Masih Terjadi, Kasus Kekerasan Perempuan dan Anak di Probolinggo
Masalah sosial seperti, kekerasan terhadap perempuan (KTP), kekerasan terhadap anak (KTA), tindak pidana perdagangan orang (TPPO), dan perkawinan anak masih terjadi di Kota Probolinggo. Untuk mengatasi masalah tersebut, Dinas Sosial dan Pemberdayaan Perempuan dan Perlindungan Anak (Dinsos P3A) Kota Probolinggo melibatkan semua pihak.
"Diperlukan sinergitas peningkatan peran serta forum anak, pondok pesantren, dan media massa dalam pencegahan terhadap KTP, KTA, TPPO, dan perkawinan anak," kata Kepala Dinsos P3A Kota Probolinggo, Rey Suwigtyo.
Hal itu diungkapkan Tiyok, panggilan Rey Suwigtyo di sela-sela diskusi selama dua hari di aula Bakesbangpol, Rabu-Kamis, 31 Juli - 1 Agustus 2024. Diskusi diikuti puluhan peserta dari forum anak, pesantren, panti asuhan, dan media massa.
Diskusi menghadirkan narasumber utama, Arie Cahyono, widyaswara Badan Pengembangan Sumberdaya Manusia (BPSDM) Pemprov Jatim. Selain itu juga diperkuat sejumlah narasumber dari Dinsos P3A di antaranya, dr Ike Yuliana (Sekretaris Diskes P3A) dan Retno Yudaningrum.
Terkait masalah klasik yang terus mewarnai Kota Probolinggo, Arie mengatakan, harus dipecahkan secara konfrehensif.
"Masalah perkawinan anak misalnya, kalau tidak diubah, tujuh turunan begini terus," kata alumnus S-3 PSDM Universitas Airlangga (Unair) Surabaya itu.

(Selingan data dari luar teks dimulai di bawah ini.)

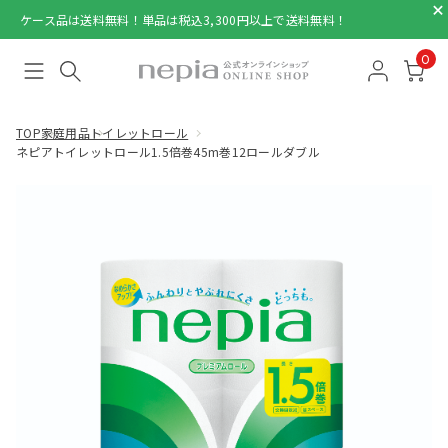
ケース品は送料無料！単品は税込3,300円以上で送料無料！
0
TOP
家庭用品
トイレットロール
ネピアトイレットロール1.5倍巻45m巻12ロールダブル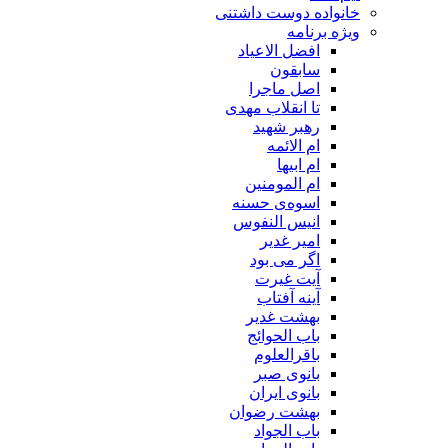
خانواده دوست داشتنی
ویژه برنامه
افضل الاعیاد
سابقون
اصل ماجرا
تا انقلاب مهدی
رهبر شهید
ام الائمه
ام ابیها
ام المومنین
اسوه‌ی حسنه
انیس النفوس
امیر غدیر
اگر می بود
آیت غیرت
آینه آفتاب
بهشت غدیر
باب الحوائج
باقرالعلوم
بانوی صبر
بانوی ایران
بهشت رضوان
باب الجواد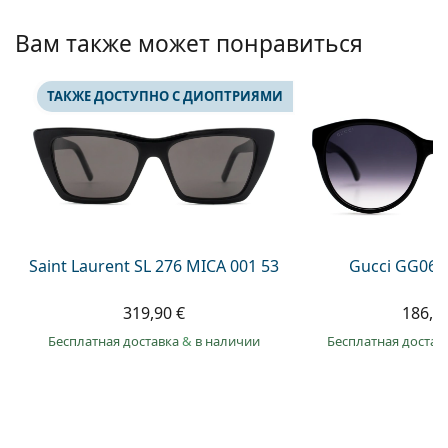
Persol
Вам также может понравиться
Prada
Все бренды
ТАКЖЕ ДОСТУПНО С ДИОПТРИЯМИ
Saint Laurent SL 276 MICA 001 53
Gucci GG063
319,90 €
186,9
Бесплатная доставка
&
в наличии
Бесплатная достав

Terkait kekerasan terhadap anak, Arie pun berbagi pengalamannya pribadi. "Sebab dua anak saya mengalami kekerasan di sekolah dan di pesantrennya," jelasnya.
Karena itu orangtua diminta peka terhadap perubahan mencolok pada anaknya. "Sisi lain anak biasanya lebih percaya kepada teman akrabnya ketimbang orangtuanya terkait masalah yang dihadapi. Ini masalah trust atau kepercayaan," katanya.
Tidak sekadar berceramah, Arie pun menggali masalah anak dan perempuan melalui Forum Anak Kota Probolinggo yang dihadirkan dalam diskusi. "Ada yang pernah mendapat kekerasan?"
Seorang siswa langsung menjawab, dirinya pernah menjadi korban perundungan (bullying). "Saya pernah jadi korban perundungan melalui media sosial yang saya ikuti," ujarnya.
Selain masalah perkawinan anak, kata Arie, sekarang ada trend perkawinan tanpa anak (free child). "Ini sedang trend, mau nikah tapi gak mau punya anak. Kehadiran anak dianggap mengganggu," kata alumnus S-2 MAP Universitas Gajahmada (UGM) Jogjakarta itu.
Di hari kedua diskusi, Kamis, 1 Agustus 2024, dua narasumber dari Dinsos P3A, dr Ike dan Retno mempertajam bahasan yang disampaikan Arie. "Indonesia masuk peringkat ketujuh se-dunia atau lebih buruk dibandingkan Kamboja dalam hal perkawinan anak," kata Ike.
Mantan Kepala Puskesmas Kanigaran itu juga mengaku, prihatin karena perkawinan anak juga banyak terjadi di Kota Probolinggo. Dicontohkan, pada Januari-Februari 2024 lalu, dilaporkan sebanyak 10 anak ajukan dispensasi kawin. Artinya, ke-10 anak itu belum mencukupi umur (19 tahun) untuk bisa menikah.
Dokter Ike juga mengaku, prihatin sebab kesadaran terhadap pencegahan kekerasan terhadap perempuan dan anak terkadang keblablasan. "Dikit, dikit guru dilaporkan ke polisi padahal hanya karena menjewer muridnya," katanya.
Lebih detail, Retno menceritakan pengalamannya mendampingi anak-anak yang melakukan perkawinan anak di Kecamatan Mayangan. Ia mengaku, prihatin sebab anak-anak dengan usia 13 tahun, 14 tahun, dan 17 tahun melakukan perkawinan.
"Yang membuat saya sesak dan mengelus dada, tiga anak perempuan usia 13, 14, dan 17 itu di satu RW di Kelurahan Sukabumi. Semuanya terpaksa menikah karena hamil duluan," katanya.
Bahkan anak perempuan berusia 14 tahun hamil untuk kali kedua. "Dia pernah hamil pertama kali keguguran, hamil lagi suaminya kabur. Astaghfirullah," jelas Retno.